A tray of fresh vegetables and dip from Vermont’s Farmers and Foragers. The tray sits on top of a wooden table.
Courtesy of Farmers and Foragers

In Burlington: Farmers and Foragers

On any given day, the eclectic menu of this roaming food truck can feature anything from pork belly banh mi to po’boys with fried perch caught from Lake Champlain to fried avocado tacos to duck wontons. Cofounders Lauren Johnson and Solomon Bayer-Pacht, both University of Vermont graduates who met while working at the boutique Hotel Vermont, ply local farms to source their ingredients, which they whip up into an impressively rotating array of dishes, many of which are vegan- and vegetarian-friendly. Since 2014, they’ve garnered a following that has led them to catering weddings, private parties, and the endless schedule of festivals that Vermonters love to attend. While the big bashes are few and far between now, Farmers and Foragers recently opened up a new location on the Burlington Harbor Marina, right on the shores of Lake Champlain.

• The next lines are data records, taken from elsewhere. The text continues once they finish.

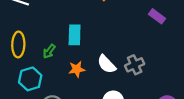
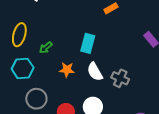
cyan rectangle: (75, 35) -> (88, 43), moved
gray cross: (135, 65) -> (120, 78), turned 36

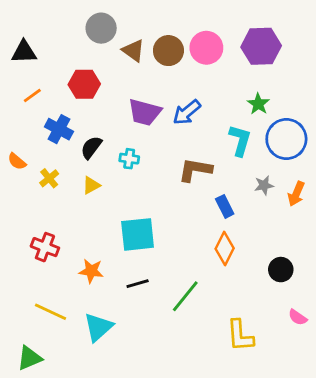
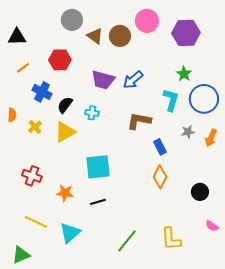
pink circle: (206, 48) -> (147, 21), moved
orange semicircle: (17, 161) -> (12, 115), turned -128
yellow triangle: (91, 185) -> (65, 132), size x1.6
green line: (185, 296) -> (127, 241), moved

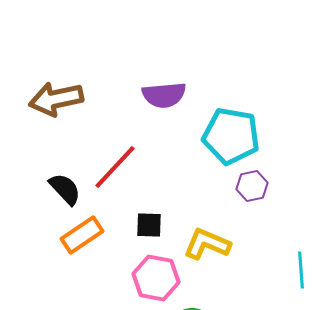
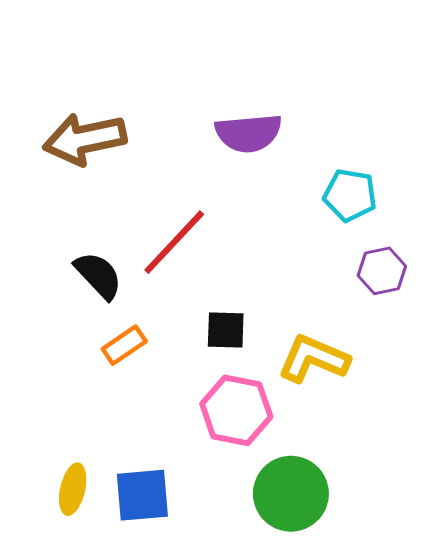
cyan pentagon: (231, 136) -> (350, 195), size x0.6
orange rectangle: (82, 235) -> (124, 345), size x0.7

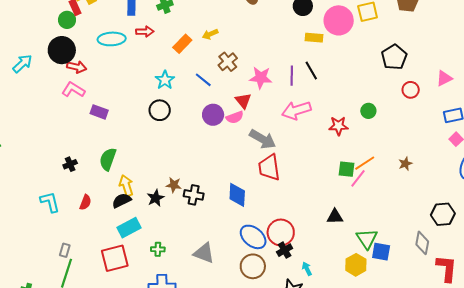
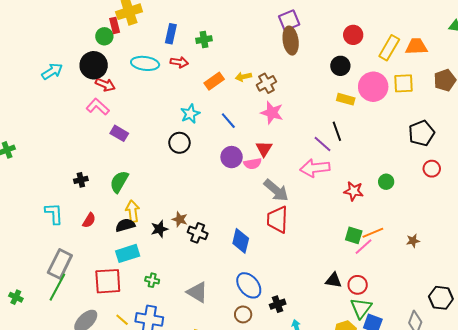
brown cross: (228, 62) -> (266, 83), moved
purple line: (292, 76) -> (323, 144), moved, turned -60
pink star: (261, 78) -> (272, 113), moved
red circle: (281, 232) -> (358, 285), moved, size x0.7
gray rectangle: (65, 250) -> (60, 264), size x2.0
brown circle: (253, 266) -> (243, 314), size x0.7

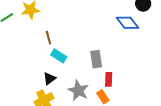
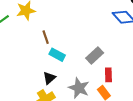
gray rectangle: (96, 59) -> (95, 56), turned 60

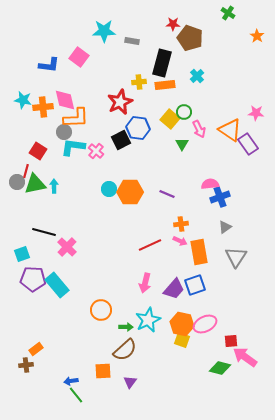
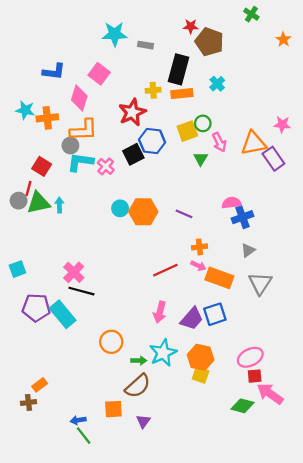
pink square: (79, 57) -> (99, 74), moved
pink diamond: (65, 100) -> (79, 98), moved, turned 30
yellow square: (170, 119) -> (187, 131), turned 30
orange triangle: (230, 130) -> (254, 143), turned -45
black line: (44, 232) -> (81, 291), moved
orange rectangle: (199, 252) -> (219, 278), turned -60
cyan square: (22, 254) -> (17, 269), moved
pink ellipse: (205, 324) -> (250, 357), moved

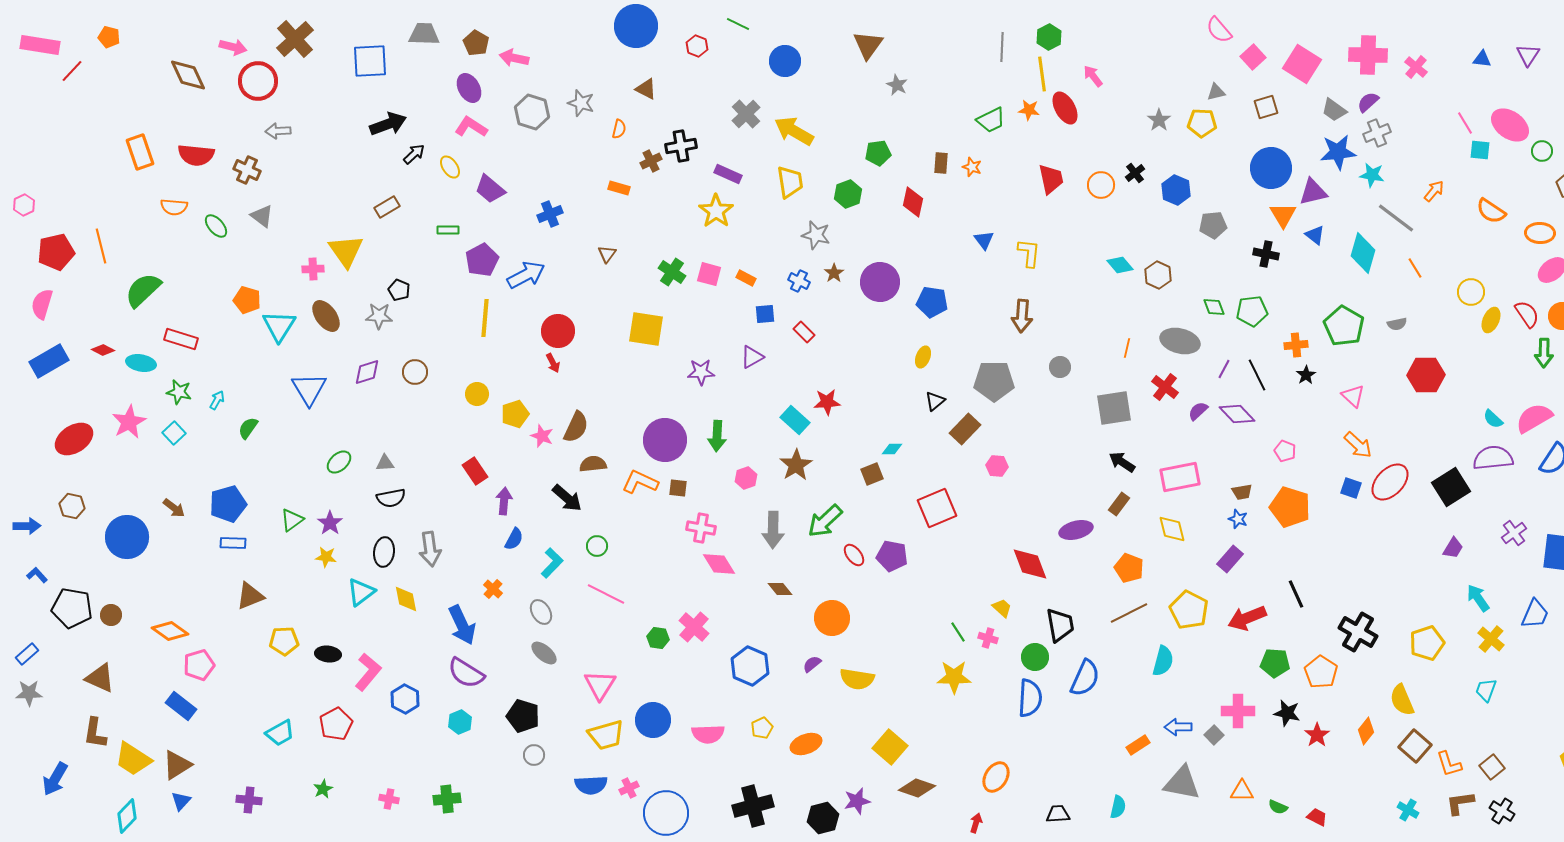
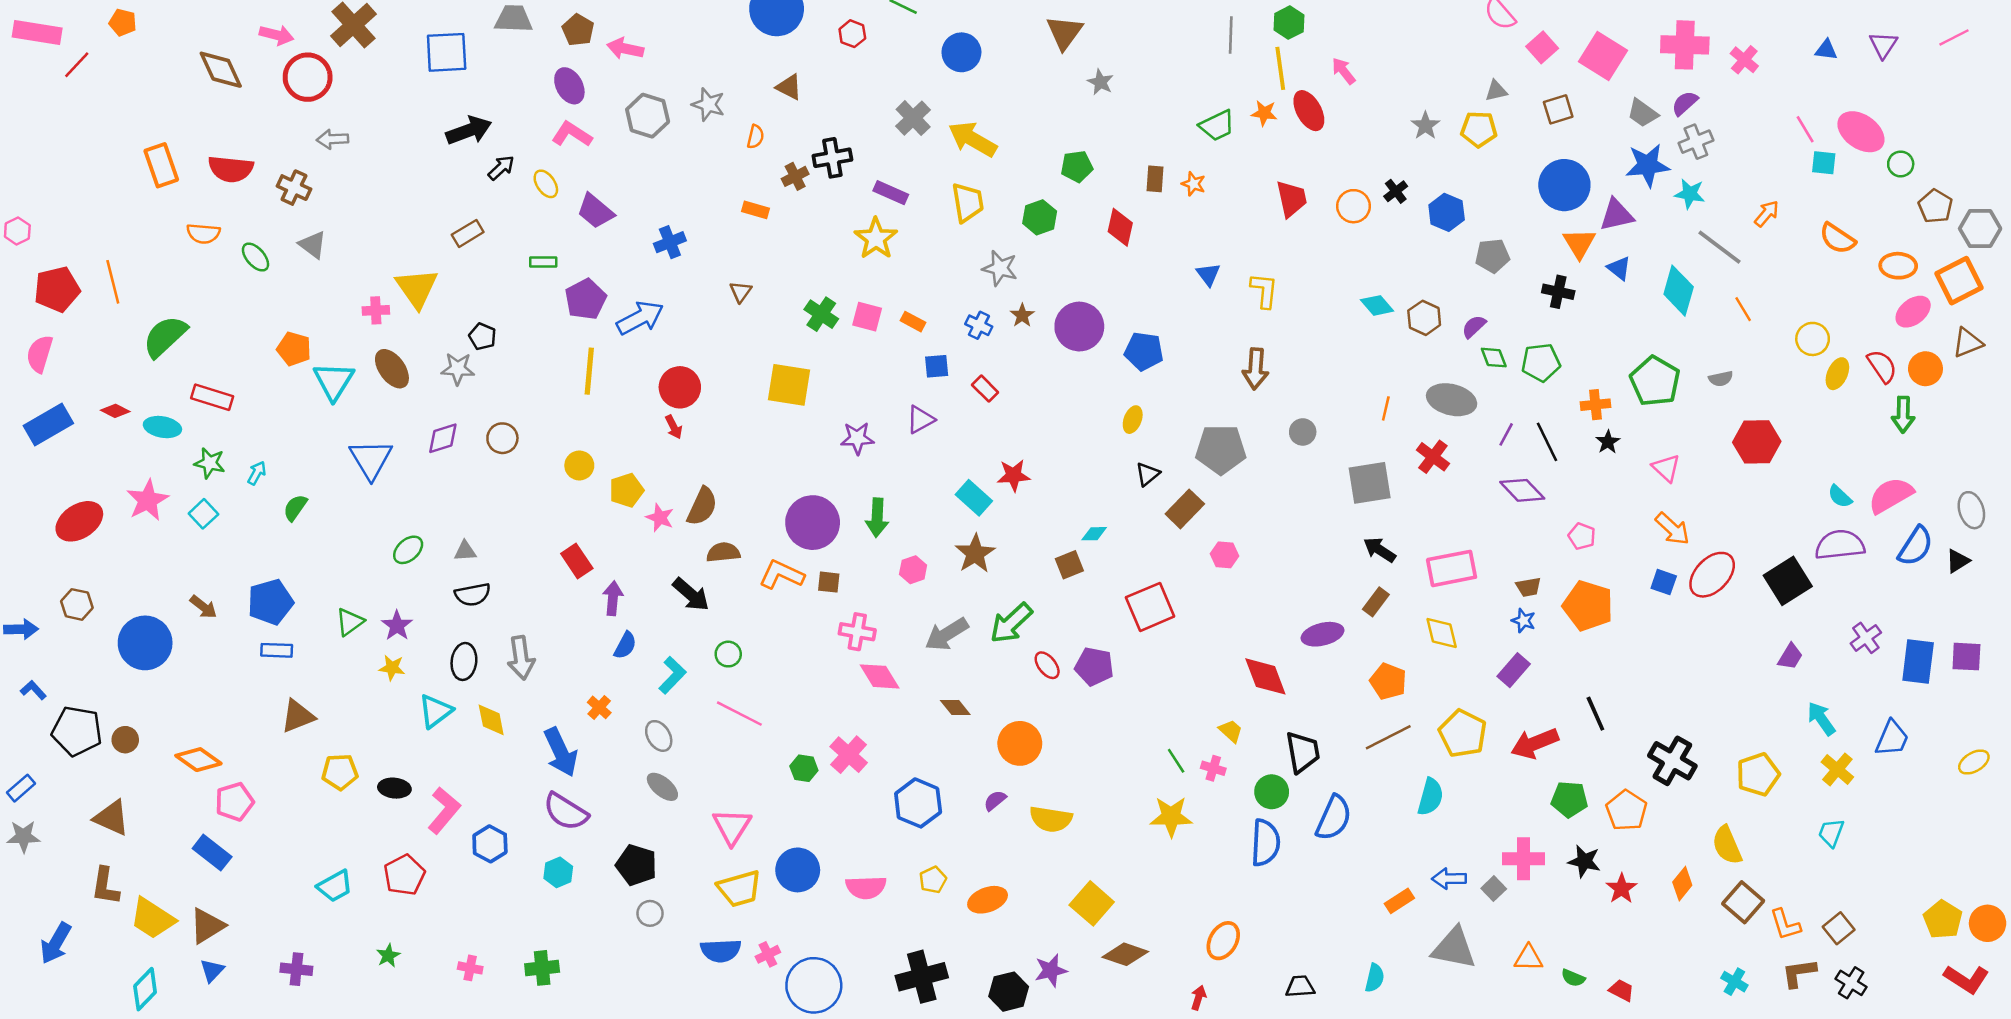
purple semicircle: (1198, 411) -> (1474, 327), moved
gray arrow: (773, 530) -> (947, 634), turned 57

Trays of Front Seat Coffee’s baked goods, including glazed donuts, cinnamon rolls, scones, and biscuits. The baked goods are in metal trays on a wooden table.
Courtesy of Front Seat Coffee

In Hardwick: Front Seat Coffee

Almost everything that this teensy coffee shop serves from its tiny Northeast Kingdom town comes from a stone’s throw away: Front Seat makes its own pastries and breakfast sandwiches, drawing from farms all along northern Vermont, while Carrier Roasting Company, a notable coffee producer in Northfield, provides the beans. About 3,000 people live in Hardwick, where the Lamoille River bends south on its way toward Lake Champlain. “Just look for the blinking yellow light,” says the Front Seat’s menu — the peaceful town’s only traffic signal.